Этот факт, кстати, объясняет главную причину удивительного явления. Центробанки США и ЕС годами и даже десятилетиями проводят политику «дешевых денег» (сейчас это называется политикой количественного смягчения), и денежная масса действительно увеличивается, а инфляции ни в США, ни в Европе нет. Важнейшая причина этого заключается в том, что в богатых странах большая часть эмитируемых денег идет не на потребительские рынки, а на фондовые, на покупку акций, облигаций, а в последние два десятилетия – и производных финансовых инструментов. Как будет показано ниже, объемы финансовых рынков могут расти в значительной мере и независимо от поступления «настоящих» денег. А для функционирования товарных рынков действительно необходимы настоящие деньги.

У правительств и центробанков нет надежного инструмента, подобного механизму частичного резервирования, с помощью которого можно было бы управлять фондовыми рынками. Конечно, для их функционирования, как на любом рынке, нужны деньги. «Вбрасывание» добавочной денежной массы может стимулировать производство. Это является главным аргументом в пользу политики дешевых денег (в частности длительных периодов сохранения центробанками почти нулевых учетных ставок), к которой «приклеился» наглядный образ «разбрасывания денег с вертолета».
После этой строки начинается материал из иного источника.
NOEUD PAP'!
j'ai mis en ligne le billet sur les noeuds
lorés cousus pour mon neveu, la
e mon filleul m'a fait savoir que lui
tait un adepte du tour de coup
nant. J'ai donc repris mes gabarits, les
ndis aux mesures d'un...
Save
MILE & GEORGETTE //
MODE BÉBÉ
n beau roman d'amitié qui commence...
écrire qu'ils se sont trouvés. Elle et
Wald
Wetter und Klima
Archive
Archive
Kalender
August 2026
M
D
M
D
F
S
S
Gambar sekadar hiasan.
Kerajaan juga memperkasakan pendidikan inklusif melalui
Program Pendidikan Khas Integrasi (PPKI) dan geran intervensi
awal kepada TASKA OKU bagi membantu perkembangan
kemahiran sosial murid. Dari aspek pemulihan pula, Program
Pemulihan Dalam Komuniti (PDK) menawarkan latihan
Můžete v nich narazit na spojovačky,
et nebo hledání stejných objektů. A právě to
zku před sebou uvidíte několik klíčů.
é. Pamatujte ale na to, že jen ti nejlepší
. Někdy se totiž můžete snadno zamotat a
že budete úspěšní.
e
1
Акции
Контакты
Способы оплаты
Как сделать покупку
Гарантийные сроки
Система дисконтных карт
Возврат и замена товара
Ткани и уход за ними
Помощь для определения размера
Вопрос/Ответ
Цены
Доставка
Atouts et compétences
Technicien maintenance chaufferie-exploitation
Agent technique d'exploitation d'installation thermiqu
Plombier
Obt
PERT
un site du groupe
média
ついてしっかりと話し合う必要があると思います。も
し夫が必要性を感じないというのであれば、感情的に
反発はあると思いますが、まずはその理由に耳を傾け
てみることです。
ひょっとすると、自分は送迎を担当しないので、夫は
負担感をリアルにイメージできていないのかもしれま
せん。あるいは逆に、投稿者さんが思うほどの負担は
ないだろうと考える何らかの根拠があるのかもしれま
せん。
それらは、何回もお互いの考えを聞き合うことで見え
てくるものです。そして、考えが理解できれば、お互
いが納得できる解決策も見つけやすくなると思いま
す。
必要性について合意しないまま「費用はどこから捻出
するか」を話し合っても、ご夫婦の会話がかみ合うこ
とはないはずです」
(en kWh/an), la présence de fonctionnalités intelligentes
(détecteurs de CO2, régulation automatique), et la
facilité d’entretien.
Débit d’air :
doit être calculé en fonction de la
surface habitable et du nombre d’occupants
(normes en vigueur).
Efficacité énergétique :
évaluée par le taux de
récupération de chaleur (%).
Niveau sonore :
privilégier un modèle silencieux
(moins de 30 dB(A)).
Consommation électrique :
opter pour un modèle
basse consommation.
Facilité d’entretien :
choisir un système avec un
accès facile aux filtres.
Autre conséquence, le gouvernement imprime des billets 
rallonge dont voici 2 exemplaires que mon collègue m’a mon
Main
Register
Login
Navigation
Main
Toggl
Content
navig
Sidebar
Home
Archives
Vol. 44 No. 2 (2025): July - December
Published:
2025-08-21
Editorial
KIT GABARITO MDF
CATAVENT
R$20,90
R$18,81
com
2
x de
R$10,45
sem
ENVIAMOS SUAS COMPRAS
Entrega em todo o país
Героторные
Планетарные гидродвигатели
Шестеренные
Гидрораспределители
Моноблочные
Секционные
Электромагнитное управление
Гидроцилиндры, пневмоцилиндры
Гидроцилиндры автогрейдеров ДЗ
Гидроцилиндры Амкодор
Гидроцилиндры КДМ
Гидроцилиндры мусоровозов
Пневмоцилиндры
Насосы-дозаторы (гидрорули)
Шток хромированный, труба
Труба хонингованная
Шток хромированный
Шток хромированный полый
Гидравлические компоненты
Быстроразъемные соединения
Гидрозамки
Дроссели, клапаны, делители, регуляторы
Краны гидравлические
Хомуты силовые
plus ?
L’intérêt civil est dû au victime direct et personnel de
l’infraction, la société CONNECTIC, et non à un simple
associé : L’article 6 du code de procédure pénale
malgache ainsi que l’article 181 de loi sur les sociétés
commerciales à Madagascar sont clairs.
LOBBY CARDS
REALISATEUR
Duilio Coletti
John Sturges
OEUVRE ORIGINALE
Но еще Дж. М. Кейнс убедительно показал, что влияние монетарных стимулов воздействует на производство до определенного предела (при неполной загрузке производственных мощностей). При дальнейшем увеличении платежеспособного спроса за ним может не успевать рост производства. И тогда превышение спроса над предложением ведет к повышению уровня цен.

Долговая экономика. Похоже, что имеется такого типа «предел» и для зависимости активизации экономики от вбрасывания в нее дополнительных денег («разбрасывания с вертолета»). Этот процесс ведет к нарастанию массы долгов и доли в этой массе – просроченных долгов, а также тех, которые в принципе не могут быть возвращены. Экономика развитых стран превращается в долговую. Лидером в этом процессе являются США. Их государственный долг перерос объем ВВП и стал полем политических боев между республиканцами и демократами. За период с 2001 по 2008 гг. потребительский долг американских семей почти удвоился и достиг 14 трлн. долл. [69], т. е. примерно по 140 тыс. долл. на семью, включая безработных (при 80–85 тыс. долл. среднесемейного годового дохода!). Эти данные, кстати говоря, иллюстрируют возможные масштабы ипотечного кризиса, который стал «спусковым крючком» банковского кризиса 2008 г.[48] Страна давно живет не по средствам.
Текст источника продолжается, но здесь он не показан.